WORK TO COMPLETE —
Please work out how many lines in the records below include the word "chevron", and reply with that number only.

Page layout parsing data
- Opening Delimiter -
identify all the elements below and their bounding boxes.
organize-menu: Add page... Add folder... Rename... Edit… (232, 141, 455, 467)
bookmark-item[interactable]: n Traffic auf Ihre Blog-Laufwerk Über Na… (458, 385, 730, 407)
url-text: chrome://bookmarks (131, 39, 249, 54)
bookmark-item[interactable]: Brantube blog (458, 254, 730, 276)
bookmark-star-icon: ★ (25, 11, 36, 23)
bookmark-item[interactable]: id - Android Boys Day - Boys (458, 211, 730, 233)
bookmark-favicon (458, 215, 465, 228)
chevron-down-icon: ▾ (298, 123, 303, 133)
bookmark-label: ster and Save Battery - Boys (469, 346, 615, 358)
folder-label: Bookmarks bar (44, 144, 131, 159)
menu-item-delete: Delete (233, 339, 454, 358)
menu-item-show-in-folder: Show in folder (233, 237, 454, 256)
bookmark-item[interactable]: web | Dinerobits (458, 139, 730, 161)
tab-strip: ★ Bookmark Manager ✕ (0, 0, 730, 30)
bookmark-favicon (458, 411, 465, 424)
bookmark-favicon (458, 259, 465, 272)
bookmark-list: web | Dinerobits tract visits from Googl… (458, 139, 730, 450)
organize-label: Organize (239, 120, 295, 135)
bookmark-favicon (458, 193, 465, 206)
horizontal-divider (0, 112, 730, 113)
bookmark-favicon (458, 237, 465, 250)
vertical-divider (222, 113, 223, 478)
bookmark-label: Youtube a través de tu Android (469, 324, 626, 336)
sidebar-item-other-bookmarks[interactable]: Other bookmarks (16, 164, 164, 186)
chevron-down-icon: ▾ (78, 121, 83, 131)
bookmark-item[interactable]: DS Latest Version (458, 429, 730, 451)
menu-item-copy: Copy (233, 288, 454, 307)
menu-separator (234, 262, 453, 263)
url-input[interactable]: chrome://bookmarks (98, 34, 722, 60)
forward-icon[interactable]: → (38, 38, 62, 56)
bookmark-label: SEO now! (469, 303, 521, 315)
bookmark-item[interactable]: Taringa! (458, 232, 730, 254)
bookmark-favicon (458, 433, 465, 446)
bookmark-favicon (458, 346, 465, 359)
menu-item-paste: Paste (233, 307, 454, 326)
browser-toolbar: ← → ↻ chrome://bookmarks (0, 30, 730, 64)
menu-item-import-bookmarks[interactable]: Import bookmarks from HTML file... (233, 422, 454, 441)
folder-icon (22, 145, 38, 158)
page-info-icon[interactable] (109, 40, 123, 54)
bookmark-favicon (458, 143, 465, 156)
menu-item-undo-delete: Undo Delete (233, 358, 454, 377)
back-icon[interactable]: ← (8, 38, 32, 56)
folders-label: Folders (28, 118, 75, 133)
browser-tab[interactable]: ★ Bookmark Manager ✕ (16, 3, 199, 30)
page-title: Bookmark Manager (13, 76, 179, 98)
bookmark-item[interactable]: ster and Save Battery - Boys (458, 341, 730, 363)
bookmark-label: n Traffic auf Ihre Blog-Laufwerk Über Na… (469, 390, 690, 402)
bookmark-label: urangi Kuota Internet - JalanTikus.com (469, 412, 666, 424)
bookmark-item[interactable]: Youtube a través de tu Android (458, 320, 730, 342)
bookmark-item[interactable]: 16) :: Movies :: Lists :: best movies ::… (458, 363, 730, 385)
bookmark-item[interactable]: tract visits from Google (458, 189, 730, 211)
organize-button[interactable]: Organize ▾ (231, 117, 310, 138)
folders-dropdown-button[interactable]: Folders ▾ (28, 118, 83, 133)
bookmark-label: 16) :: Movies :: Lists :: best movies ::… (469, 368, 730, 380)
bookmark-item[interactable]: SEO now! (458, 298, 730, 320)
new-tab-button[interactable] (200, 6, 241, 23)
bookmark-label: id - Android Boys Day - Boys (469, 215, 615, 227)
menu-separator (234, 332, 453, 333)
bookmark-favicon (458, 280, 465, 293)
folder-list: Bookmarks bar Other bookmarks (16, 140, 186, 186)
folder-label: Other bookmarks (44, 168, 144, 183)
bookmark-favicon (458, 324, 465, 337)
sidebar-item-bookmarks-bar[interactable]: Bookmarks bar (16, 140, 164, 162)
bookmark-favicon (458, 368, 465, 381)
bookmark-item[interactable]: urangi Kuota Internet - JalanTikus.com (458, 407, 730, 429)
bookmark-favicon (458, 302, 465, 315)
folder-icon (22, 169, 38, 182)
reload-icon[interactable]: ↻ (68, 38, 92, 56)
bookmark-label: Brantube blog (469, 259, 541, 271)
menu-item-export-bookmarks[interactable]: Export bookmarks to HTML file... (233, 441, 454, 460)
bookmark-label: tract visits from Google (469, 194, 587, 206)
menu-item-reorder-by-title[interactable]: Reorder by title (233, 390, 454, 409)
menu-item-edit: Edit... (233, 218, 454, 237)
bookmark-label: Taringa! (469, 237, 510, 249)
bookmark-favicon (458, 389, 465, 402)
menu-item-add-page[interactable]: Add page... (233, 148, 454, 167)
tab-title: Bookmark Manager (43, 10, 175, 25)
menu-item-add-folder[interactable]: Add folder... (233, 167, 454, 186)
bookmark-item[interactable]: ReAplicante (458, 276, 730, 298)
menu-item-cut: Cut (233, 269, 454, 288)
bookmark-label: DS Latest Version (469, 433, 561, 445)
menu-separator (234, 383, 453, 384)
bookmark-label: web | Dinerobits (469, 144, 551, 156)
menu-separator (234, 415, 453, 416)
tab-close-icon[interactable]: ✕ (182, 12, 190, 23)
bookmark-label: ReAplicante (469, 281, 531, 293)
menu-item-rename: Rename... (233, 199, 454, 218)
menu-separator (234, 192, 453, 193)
- Closing Delimiter -
PROBLEM SOLUTION —
2